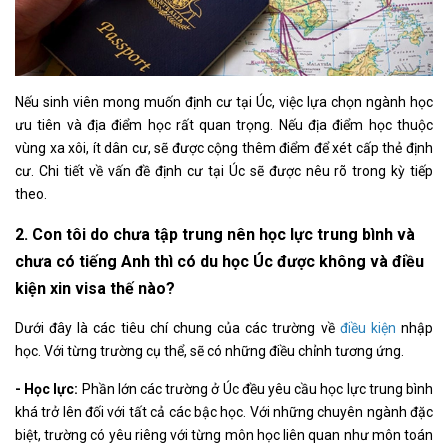
Nếu sinh viên mong muốn định cư tại Úc, việc lựa chọn ngành học
ưu tiên và địa điểm học rất quan trọng. Nếu địa điểm học thuộc
vùng xa xôi, ít dân cư, sẽ được cộng thêm điểm để xét cấp thẻ định
cư. Chi tiết về vấn đề định cư tại Úc sẽ được nêu rõ trong kỳ tiếp
theo.
2. Con tôi do chưa tập trung nên học lực trung bình và
chưa có tiếng Anh thì có du học Úc được không và điều
kiện xin visa thế nào?
Dưới đây là các tiêu chí chung của các trường về
điều kiện
nhập
học. Với từng trường cụ thể, sẽ có những điều chỉnh tương ứng.
- Học lực:
Phần lớn các trường ở Úc đều yêu cầu học lực trung bình
khá trở lên đối với tất cả các bậc học. Với những chuyên ngành đặc
biệt, trường có yêu riêng với từng môn học liên quan như môn toán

* * * * *

TASK DETAILS ▸
Line for line, restate the data above and omit every picture.

WRITTEN RESPONSE ▸
Nếu sinh viên mong muốn định cư tại Úc, việc lựa chọn ngành học
ưu tiên và địa điểm học rất quan trọng. Nếu địa điểm học thuộc
vùng xa xôi, ít dân cư, sẽ được cộng thêm điểm để xét cấp thẻ định
cư. Chi tiết về vấn đề định cư tại Úc sẽ được nêu rõ trong kỳ tiếp
theo.
2. Con tôi do chưa tập trung nên học lực trung bình và
chưa có tiếng Anh thì có du học Úc được không và điều
kiện xin visa thế nào?
Dưới đây là các tiêu chí chung của các trường về
điều kiện
nhập
học. Với từng trường cụ thể, sẽ có những điều chỉnh tương ứng.
- Học lực:
Phần lớn các trường ở Úc đều yêu cầu học lực trung bình
khá trở lên đối với tất cả các bậc học. Với những chuyên ngành đặc
biệt, trường có yêu riêng với từng môn học liên quan như môn toán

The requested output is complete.